Date of Award
2020
Document Type
Open Access Master's Thesis
Degree Name
Master of Science in Mechanical Engineering (MS)
Administrative Home Department
Department of Mechanical Engineering-Engineering Mechanics
Advisor 1
Gordon Parker
Committee Member 1
Guy Meadows
Committee Member 2
Andrew Barnard
Abstract
Instrumented moorings are often used to measure characteristics, such as temperature and current, over the water column.
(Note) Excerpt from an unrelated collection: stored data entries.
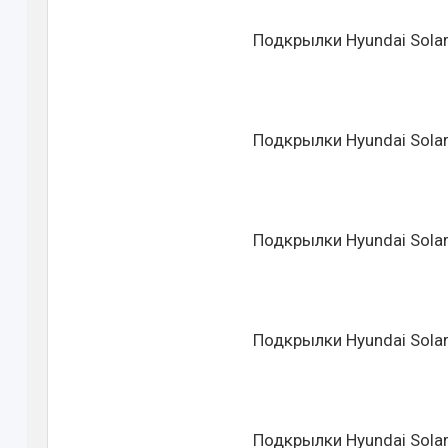
Подкрылки Hyundai Solar
Подкрылки Hyundai Solar
Подкрылки Hyundai Solar
Подкрылки Hyundai Solar
Подкрылки Hyundai Solar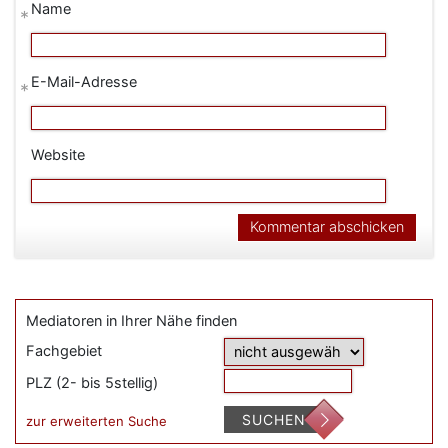
Name
*
E-Mail-Adresse
*
Website
Mediatoren in Ihrer Nähe finden
Fachgebiet
PLZ (2- bis 5stellig)
SUCHEN
zur erweiterten Suche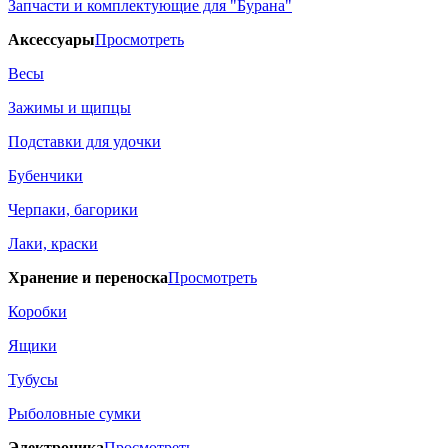
Запчасти и комплектующие для "Бурана"
Аксессуары
Просмотреть
Весы
Зажимы и щипцы
Подставки для удочки
Бубенчики
Черпаки, багорики
Лаки, краски
Хранение и переноска
Просмотреть
Коробки
Ящики
Тубусы
Рыболовные сумки
Электроника
Просмотреть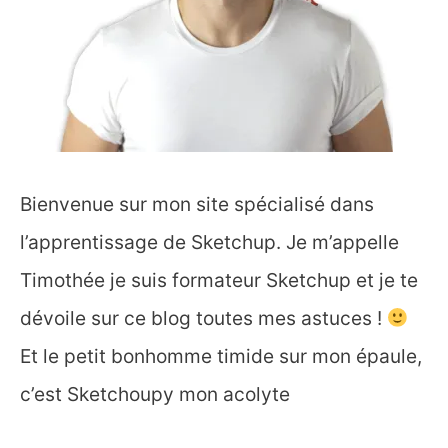
Bienvenue sur mon site spécialisé dans
l’apprentissage de Sketchup. Je m’appelle
Timothée je suis formateur Sketchup et je te
dévoile sur ce blog toutes mes astuces !
Et le petit bonhomme timide sur mon épaule,
c’est Sketchoupy mon acolyte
However, the moorings deflect from the effects of currents and waves, which could lead to innacurate measurements. In this work, a computationally efficient method to compensate for mooring sensor position errors is developed. The two-step process first uses a hydrodynamic model of the buoy and mooring line system to create estimated mooring line deflections in a steady current. A neural network model is trained to approximate the hydrodynamic model’s mooring line displacement given the spatial location of the buoy and current profile measurements. The method is illustrated using the Mackinac Straits West buoy that is part of the Upper Great Lakes Observing System (UGLOS). Its mooring line is instrumented with 10 thermistors, attached to the mooring line at varying intervals. Since the approach naturally provides interpolation, it allows researchers, with access to publicly available UGLOS data, to request temperatures at any depth. While the vertical deflection compensation method is illustrated here is for a particular mooring system, the process involved is applicable to a wide class of instrumented mooring systems. It was found that access to the current data of a mooring line increases the accuracy of the Neural Network, but knowing the position of the buoy in relation to the anchor can still give adequate results.
Recommended Citation
Price, Tom, "A Neural Network Approach to Estimate Buoy Mooring Line Sensor Deflection", Open Access Master's Thesis, Michigan Technological University, 2020.